Pour une deuxième intervention, je demande le sénateur Sampol.
M. Sampol MAS I: Merci, monsieur le président.
Merci pour votre explication détaillée, Monsieur le Secrétaire d'État. En effet, je comprends et je félicite le gouvernement à propos de la décision du Conseil des ministres – je pense que c'est au mois de Septembre – de demander l'extradition de Kayumba Nyamwasa. Mais ce qui m’inquiète ce sont les postes occupés par certains des 40 prévenus liés directement à l’assassinat des neuf ressortissants espagnols. Par exemple, lorsque l’ordonnance est sortie – en février 2008 - Kayumba Nyamwasa était ambassadeur en Inde, lorsqu’il a eu des problèmes avec le président rwandais, il s’est exilé et a demandé l'asile politique en Afrique du Sud. Tandis que Karenzi Karake, général de brigade, avait été nommé commandant adjoint de l'Opération conjointe des Nations Unies et de l'Union africaine au Darfour. L’un des prévenus de crimes graves contre l'humanité prenait la tête d’une opération de l'Organisation des Nations Unies. Un autre prévenu, le colonel Eric Murokore, avait été localisé dans la région du Kivu en République démocratique du Congo. Tandis qu’un autre, le lieutenant-colonel Rugumya Gacinya est un attaché militaire à l’Ambassade du Rwanda aux États-Unis, c'est à dire qu’il occupe un poste à l'ambassade aux Etats Unis. Donc, excusez-moi, mais je suis profane dans ce domaine et ne comprends pas comment, si le juge, dans certains cas, pas 40, est capable d’identifier les postes que les prévenus occupent, en Inde, au Darfour, aux Nations Unies, aux États-Unis, pourquoi Interpol ne procède pas immédiatement aux arrestations?

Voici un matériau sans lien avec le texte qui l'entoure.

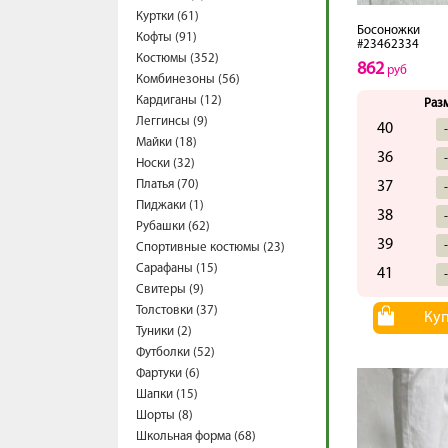
Куртки (61)
Босоножки
Кофты (91)
#23462334
Костюмы (352)
862
руб
Комбинезоны (56)
Кардиганы (12)
Раз
Леггинсы (9)
40
Майки (18)
36
Носки (32)
Платья (70)
37
Пиджаки (1)
38
Рубашки (62)
39
Спортивные костюмы (23)
Сарафаны (15)
41
Свитеры (9)
Толстовки (37)
Ку
Туники (2)
Футболки (52)
Фартуки (6)
Шапки (15)
Шорты (8)
Школьная форма (68)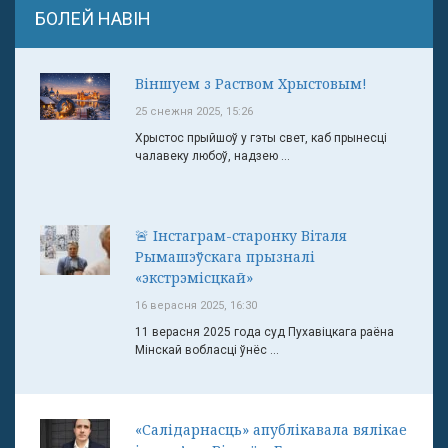
БОЛЕЙ НАВІН
Віншуем з Раством Хрыстовым!
25 снежня 2025, 15:26
Хрыстос прыйшоў у гэты свет, каб прынесці
чалавеку любоў, надзею ...
🚨 Інстаграм-старонку Віталя
Рымашэўскага прызналі
«экстрэмісцкай»
16 верасня 2025, 16:30
11 верасня 2025 года суд Пухавіцкага раёна
Мінскай вобласці ўнёс ...
«Салідарнасць» апублікавала вялікае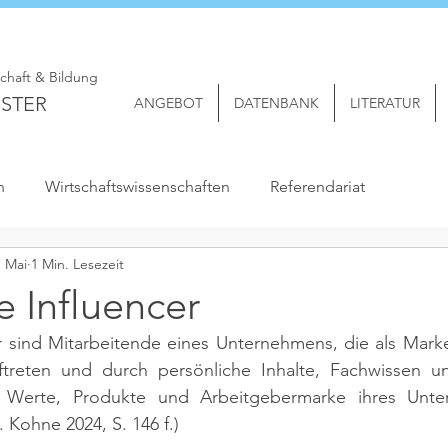
schaft & Bildung
STER
ANGEBOT
DATENBANK
LITERATUR
n
Wirtschaftswissenschaften
Referendariat
. Mai
1 Min. Lesezeit
 Influencer
r sind Mitarbeitende eines Unternehmens, die als Marke
treten und durch persönliche Inhalte, Fachwissen un
 Werte, Produkte und Arbeitgebermarke ihres Unte
l. Kohne 2024, S. 146 f.)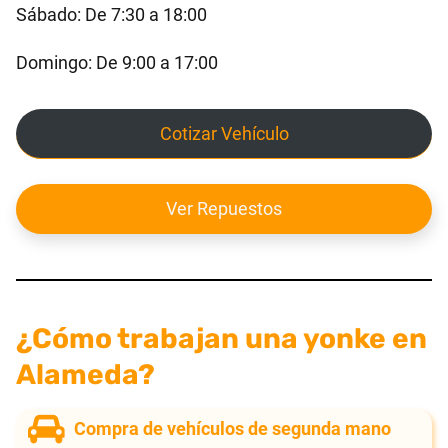
Sábado: De 7:30 a 18:00
Domingo: De 9:00 a 17:00
Cotizar Vehículo
Ver Repuestos
¿Cómo trabajan una yonke en
Alameda?
Compra de vehículos de segunda mano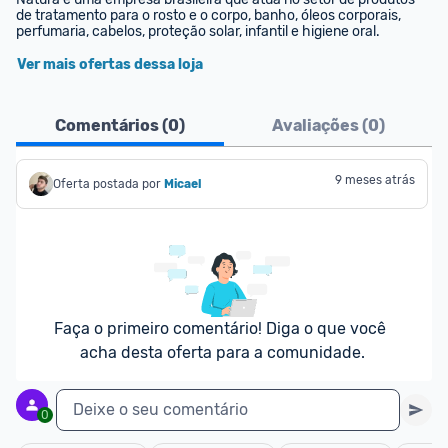
de tratamento para o rosto e o corpo, banho, óleos corporais, 
perfumaria, cabelos, proteção solar, infantil e higiene oral.
Ver mais ofertas dessa loja
Comentários (
0
)
Avaliações (
0
)
9 meses atrás
Oferta postada por
Micael
Faça o primeiro comentário! Diga o que você 
acha desta oferta para a comunidade.
Deixe o seu comentário
0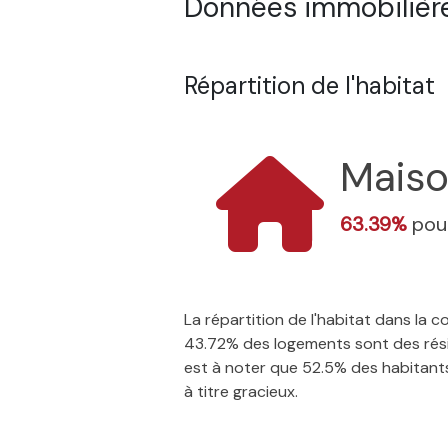
Données immobilière
Répartition de l'habitat
Mais
63.39%
pour
La répartition de l'habitat dans la
43.72% des logements sont des résid
est à noter que 52.5% des habitants 
à titre gracieux.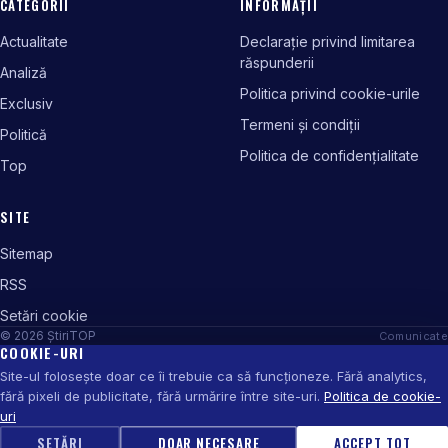
CATEGORII
INFORMAȚII
Actualitate
Declarație privind limitarea
răspunderii
Analiză
Politica privind cookie-urile
Exclusiv
Termeni și condiții
Politică
Politica de confidențialitate
Top
SITE
Sitemap
RSS
Setări cookie
© 2026 ȘtiriTOP
Comunicate
COOKIE-URI
Site-ul folosește doar ce îi trebuie ca să funcționeze. Fără analytics,
fără pixeli de publicitate, fără urmărire între site-uri.
Politica de cookie-
uri
SETĂRI
DOAR NECESARE
ACCEPT TOT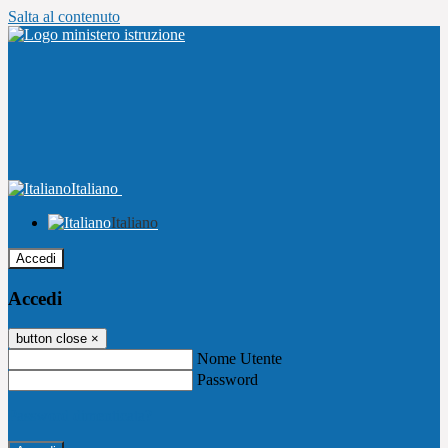
Salta al contenuto
Italiano
Italiano
Accedi
Accedi
button close
×
Nome Utente
Password
Password dimenticata?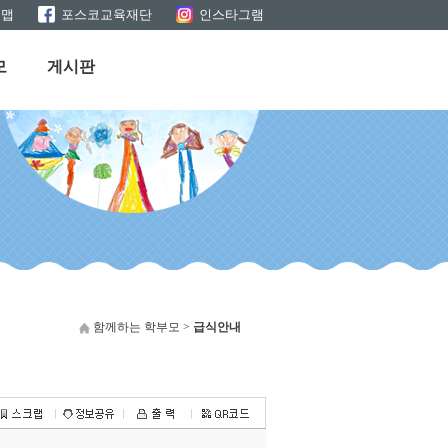
트맵
포스코교육재단
인스타그램
모
게시판
함께하는 학부모 >
급식안내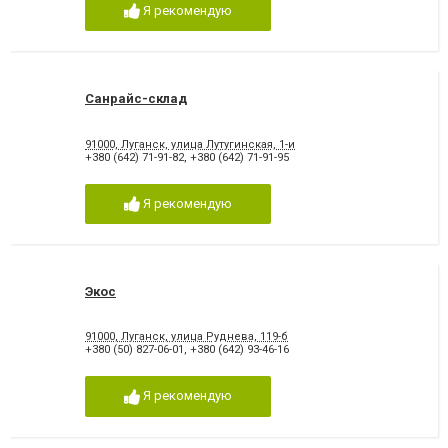
Я рекомендую
Санрайс-склад
91000, Луганск, улица Лутугинская, 1-и
+380 (642) 71-91-82
,
+380 (642) 71-91-95
Я рекомендую
Экос
91000, Луганск, улица Руднева, 119-б
+380 (50) 827-06-01
,
+380 (642) 93-46-16
Я рекомендую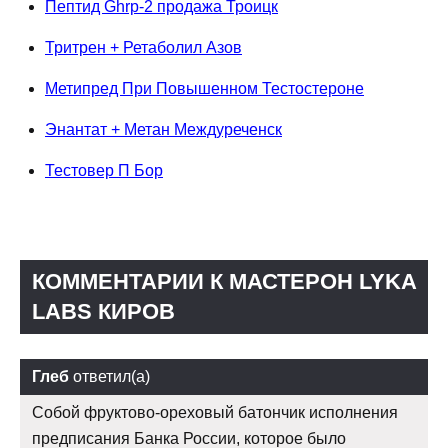
Пептид Ghrp-2 продажа Троицк
Тритрен + Ретаболил Азов
Метипред При Повышенном Тестостероне
Энантат + Метан Междуреченск
Тестовер П Бор
КОММЕНТАРИИ К МАСТЕРОН LYKA
LABS КИРОВ
Глеб
ответил(а)
Собой фруктово-ореховый батончик исполнения
предписания Банка России, которое было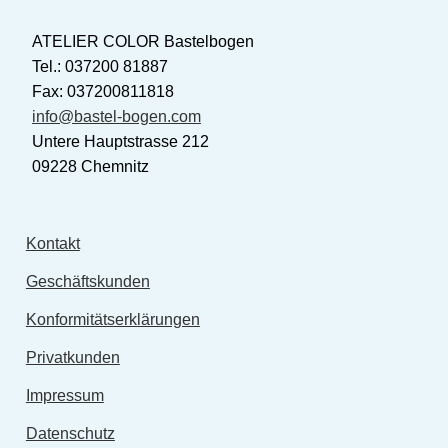
ATELIER COLOR Bastelbogen
Tel.: 037200 81887
Fax: 037200811818
info@bastel-bogen.com
Untere Hauptstrasse 212
09228 Chemnitz
Kontakt
Geschäftskunden
Konformitätserklärungen
Privatkunden
Impressum
Datenschutz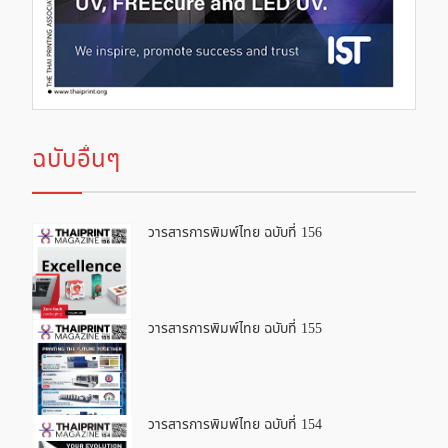
ฉบับอื่นๆ
วารสารการพิมพ์ไทย ฉบับที่ 156
วารสารการพิมพ์ไทย ฉบับที่ 155
วารสารการพิมพ์ไทย ฉบับที่ 154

Ensuite, il est de mon devoir de présenter mes préoccupations au sujet d’un événement qui s'est passé il ya quelques semaines, et publié par le quotidien 20 minutes, à savoir les cinq câbles révélés par Wikileaks, dans lequel il semble qu'il y ait eu des pressions de la part des autorités américaines ainsi que des autorités espagnoles par rapport à cette ordonnance. Il est inquiétant que les Etats-Unis soient manifestement protecteurs du régime rwandais de Paul Kagame. Certains propos rapportés du procureur de l’Audiencia Nacional laissent entendre que le gouvernement ne soutient pas cette ordonnance judiciaire, qu’il ne va pas faire d’investigation et qu’il ne demandera pas l’extradition des prévenus.
Très heureusement, l'année dernière, la demande d'extradition d'un accusé a été formulée. Et même, y compris les câbles qui se croisent, il est conseillé au Rwanda de faire valoir que l’ordonnance répond à des motivations politiques que le gouvernement espagnol ne partage pas. C'est ce qui a été révélé par Wikileaks.
Ce qui me préoccupe dans cette affaire, j’en ai discuté plusieurs fois avec l’ancien Ministre des affaires étrangères qui ne soutenait pas cette ordonnance. J'ai même dit au Parlement que le tribunal compétent est le Tribunal pénal international pour le Rwanda. Mais comme vous le savez, ce tribunal a été créé uniquement pour enquêter sur les crimes commis entre le 1er Janvier 1994 au 31 Décembre 1994. Or 8 des 9 citoyens espagnols ont été tués avant ou après 1994 et, par conséquent, la Cour pénale internationale n'a pas compétence pour enquêter sur ces affaires, c’est de la compétence de l’Audiencia Nacional.
Je voulais simplement obtenir la confirmation que le gouvernement travaille de concert avec la loi. Je vous remercie pour l'information qui m'a été fournie. Et j'espère pouvoir dire que ces câbles de Wikileaks ne correspondent pas à la réalité et qu’en fin de compte, en tant que responsable de la conformité avec cette ordonnance de la cour, vous allez tout faire pour arrêter ces assassins, ces véritables génocidaires. Je reste néanmoins perplexe qu’aucune action n’ait été entreprise, alors que le juge pouvait indiquer où se trouvaient quatre ou cinq des prévenus.
Je vous remercie beaucoup.
M. LE PRÉSIDENT: Merci, Votre Honneur.
La parole est au Secrétaire d'Etat.
Monsieur le Secrétaire de la sûreté de l'état (Camacho Vizcaino): Merci, monsieur le président.
Votre Honneur, la compétence du ministère de l'Intérieur se termine là où le territoire espagnol s’arrête. C'est, bien qu'il y ait un mandat d'arrêt international, mais il n'est pas possible de transporter la police espagnole aux États-Unis ou au Congo pour arrêter quelqu'un. Le système est ainsi convenu.